Christmas holidays rolled around, and I was grateful to be at home. My symptoms didn't disappear (I spent most of Christmas day in bed), but eating well and getting enough sleep helped my symptoms. Going back to University in January, I knew I was not well. I was exhausted and gaunt. This exhaustion is not a sleepy tiredness (although I do sleep it off), it is a mental and a physical exhaustion; Brain fog (this is the weirdest thing unless you have experienced it) combined with aching muscles. After deciding enough was enough, I finally got an appointment with a female specialist.
[At these appointments, the doctors have a Nurse (a sonographer) scan you so that they can discuss the findings with you. Endometriosis can only be diagnosed through an operation, but scans help the doctors be more confident before operating. The internal scans aren't very pleasant, but they're not painful.]
Unlike previous sonographers, this sonographer was sure within minutes of starting the scan that I had got Endometriosis. My internal organs were stuck in place due to endometrial tissue growing on the outside of my womb and fallopian tubes. I wonder how the previous sonographer missed this - were they not informed about an issue that affects 1/10 women? Following the appointment, it was decided I would have surgery to remove the endometrial tissue the next week. The operation was smooth, a quick 45-minute laparoscopy with two keyholes.
Finally: I knew, at age 20, I had Endometriosis.
This is my story - everyone has one, but I hope it raises awareness for an issue that we should be taught about at school. 1 in 10 women suffer from the disease, yet the awareness is in no way paralleled. For years, I believed that my symptoms weren’t bad enough and periods were just meant to be painful. This isn’t the case; periods should not be stopping women from carrying out day to day tasks!!! Listen to your body, and keep searching until you find someone who will listen.
A few final tips:
1. You know your body better than anyone else. Don't let anyone tell you that you're fine. Keep pushing for scans, see new doctors (female ones!), and don't accept no for an answer!
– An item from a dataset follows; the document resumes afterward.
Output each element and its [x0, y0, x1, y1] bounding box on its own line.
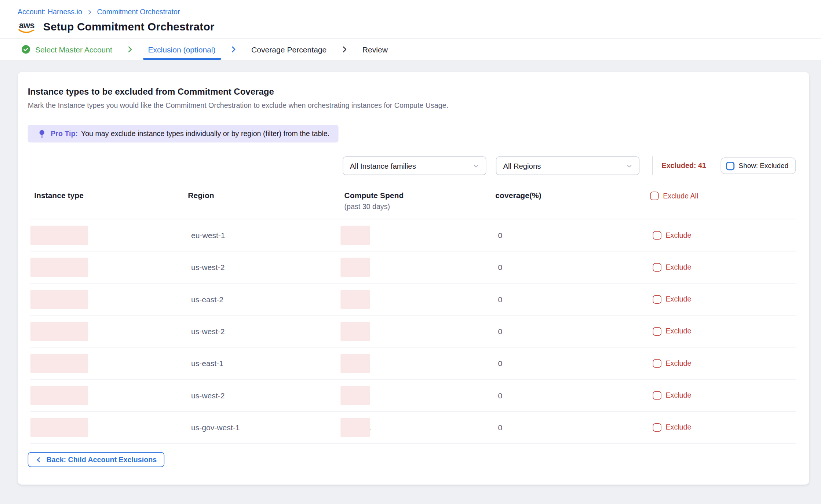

2. Pain medication is great but don't rely on it. Get to the root of the problem and solve it. If I had listened to the doctor back in November who gave me codeine and told me I would be fine - chances are I probably wouldn't have been able to have kids in a few years.
3. Hot water bottles are amazing - everyone should have one
4. Buy ‘IN THE FLO’ and ‘WOMAN CODE’ (by Alissa Vitti) - life changer for anyone with a womb or hormone issues. This should be taught in schools. I needed this book when I was 16.
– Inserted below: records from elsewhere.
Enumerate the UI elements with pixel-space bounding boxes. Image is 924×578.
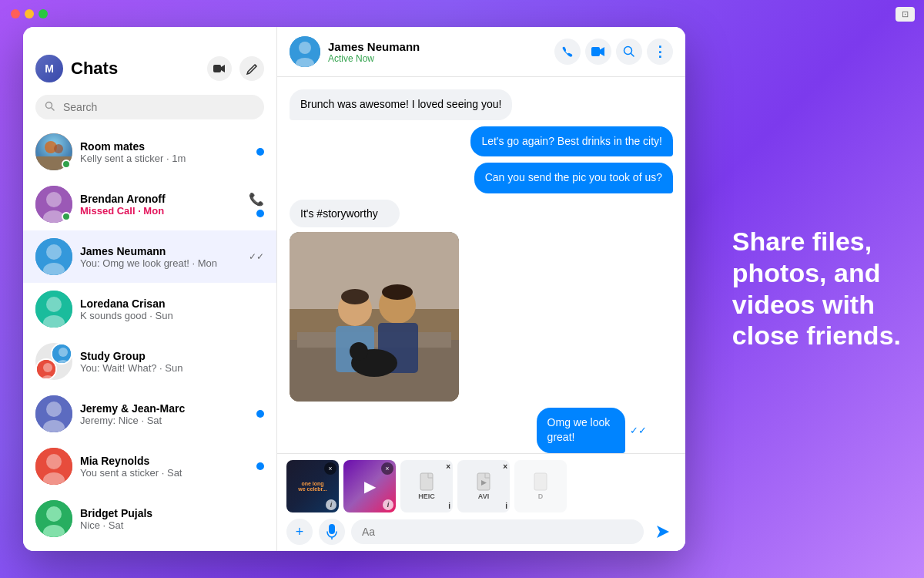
svg-point-34 [299, 42, 311, 54]
add-attachment-button[interactable]: + [286, 519, 313, 545]
phone-icon: 📞 [249, 192, 264, 207]
svg-point-5 [54, 144, 63, 153]
video-icon [213, 64, 226, 73]
avatar-wrap [35, 500, 72, 537]
marketing-line1: Share files, [732, 227, 872, 256]
traffic-lights [11, 9, 48, 18]
svg-point-49 [382, 284, 413, 300]
attachment-info[interactable]: i [326, 499, 336, 510]
chat-name: Study Group [80, 350, 256, 362]
svg-point-25 [46, 454, 62, 469]
attachment-sticker[interactable]: one longwe celebr... × i [286, 460, 339, 512]
file-icon [419, 472, 434, 491]
marketing-line2: photos, and [732, 258, 881, 287]
list-item[interactable]: James Neumann You: Omg we look great! · … [23, 230, 276, 283]
message-image [290, 232, 459, 402]
sidebar: M Chats [23, 27, 277, 551]
chat-preview: You sent a sticker · Sat [80, 467, 249, 479]
unread-indicator [256, 462, 264, 470]
maximize-button[interactable] [38, 9, 48, 18]
sidebar-title: Chats [71, 59, 118, 79]
svg-rect-54 [329, 524, 335, 534]
close-button[interactable] [11, 9, 20, 18]
svg-point-48 [341, 289, 369, 304]
chat-preview-missed: Missed Call · Mon [80, 205, 241, 217]
chat-info: Mia Reynolds You sent a sticker · Sat [80, 455, 249, 479]
avatar-wrap [35, 291, 72, 328]
avatar [35, 291, 72, 328]
chat-name: Brendan Aronoff [80, 193, 241, 205]
chat-preview: You: Omg we look great! · Mon [80, 257, 241, 269]
list-item[interactable]: Loredana Crisan K sounds good · Sun [23, 283, 276, 335]
voice-message-button[interactable] [319, 519, 345, 545]
send-icon [655, 524, 671, 539]
list-item[interactable]: Mia Reynolds You sent a sticker · Sat [23, 440, 276, 492]
avatar [35, 395, 72, 432]
chat-list: Room mates Kelly sent a sticker · 1m [23, 126, 276, 551]
contact-status: Active Now [328, 53, 547, 64]
chat-main: James Neumann Active Now [277, 27, 685, 551]
input-area: one longwe celebr... × i ▶ × i × i [277, 453, 685, 551]
chat-preview: Nice · Sat [80, 519, 256, 531]
file-icon [533, 472, 548, 491]
video-call-button[interactable] [207, 56, 232, 81]
list-item[interactable]: Bridget Pujals Nice · Sat [23, 492, 276, 545]
list-item[interactable]: Jeremy & Jean-Marc Jeremy: Nice · Sat [23, 388, 276, 440]
search-input[interactable] [35, 95, 264, 119]
mic-icon [326, 524, 337, 539]
marketing-text: Share files, photos, and videos with clo… [732, 226, 901, 351]
svg-point-28 [46, 506, 62, 522]
attachment-file-avi[interactable]: × i AVI [457, 460, 510, 512]
search-chat-button[interactable] [616, 39, 642, 65]
svg-point-16 [43, 363, 52, 372]
attachment-info[interactable]: i [505, 502, 507, 510]
list-item[interactable]: Study Group You: Wait! What? · Sun [23, 335, 276, 388]
chat-info: Jeremy & Jean-Marc Jeremy: Nice · Sat [80, 402, 249, 426]
phone-call-button[interactable] [554, 39, 581, 65]
online-indicator [62, 212, 71, 221]
remove-attachment-button[interactable]: × [503, 462, 507, 471]
remove-attachment-button[interactable]: × [381, 462, 393, 475]
chat-header: James Neumann Active Now [277, 27, 685, 77]
chat-meta: 📞 [249, 192, 264, 217]
check-icon: ✓✓ [249, 251, 264, 262]
search-icon [623, 45, 635, 58]
list-item[interactable]: Brendan Aronoff Missed Call · Mon 📞 [23, 178, 276, 230]
svg-point-10 [46, 244, 62, 260]
message-bubble: Can you send the pic you took of us? [474, 163, 673, 193]
remove-attachment-button[interactable]: × [446, 462, 450, 471]
list-item[interactable]: Room mates Kelly sent a sticker · 1m [23, 126, 276, 178]
minimize-button[interactable] [25, 9, 34, 18]
message-input[interactable] [351, 519, 644, 544]
online-indicator [62, 160, 71, 169]
chat-info: Brendan Aronoff Missed Call · Mon [80, 193, 241, 217]
sidebar-header: M Chats [23, 27, 276, 89]
video-call-button[interactable] [585, 39, 611, 65]
send-button[interactable] [650, 519, 676, 545]
window-control-button[interactable]: ⊡ [896, 7, 915, 22]
chat-preview: K sounds good · Sun [80, 310, 256, 321]
search-box [35, 95, 264, 119]
chat-info: James Neumann You: Omg we look great! · … [80, 245, 241, 269]
chat-meta: ✓✓ [249, 251, 264, 262]
chat-name: Mia Reynolds [80, 455, 249, 467]
message-content: It's #storyworthy [290, 200, 459, 402]
chat-info: Room mates Kelly sent a sticker · 1m [80, 140, 249, 164]
attachment-video[interactable]: ▶ × i [343, 460, 396, 512]
remove-attachment-button[interactable]: × [324, 462, 336, 475]
attachment-file-heic[interactable]: × i HEIC [400, 460, 453, 512]
attachment-info[interactable]: i [383, 499, 393, 510]
message-row: It's #storyworthy [290, 200, 673, 402]
chat-name: James Neumann [80, 245, 241, 257]
list-item[interactable]: Karan & Brian Karan: Wanna get food? · S… [23, 545, 276, 551]
couple-photo [290, 232, 459, 402]
contact-avatar-image [290, 36, 320, 67]
contact-name: James Neumann [328, 40, 547, 53]
more-icon: ⋮ [653, 45, 667, 59]
more-options-button[interactable]: ⋮ [647, 39, 673, 65]
phone-icon [561, 45, 574, 58]
attachment-file-d[interactable]: D [514, 460, 567, 512]
new-message-button[interactable] [239, 56, 264, 81]
message-bubble: Let's go again? Best drinks in the city! [470, 126, 673, 157]
attachment-info[interactable]: i [448, 502, 450, 510]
5. Talk to people about female health. The more we talk about it, the less taboo it becomes
6. Love your body, and listen to it! You only have one so take care of it!
7. Endometriosis is a long term chronic condition that cannot be brushed under the carpet. The impact that endometriosis can have on all aspects of a person's life - both physically and mentally must be recognised.
8. Be your own best advocate you can be for it!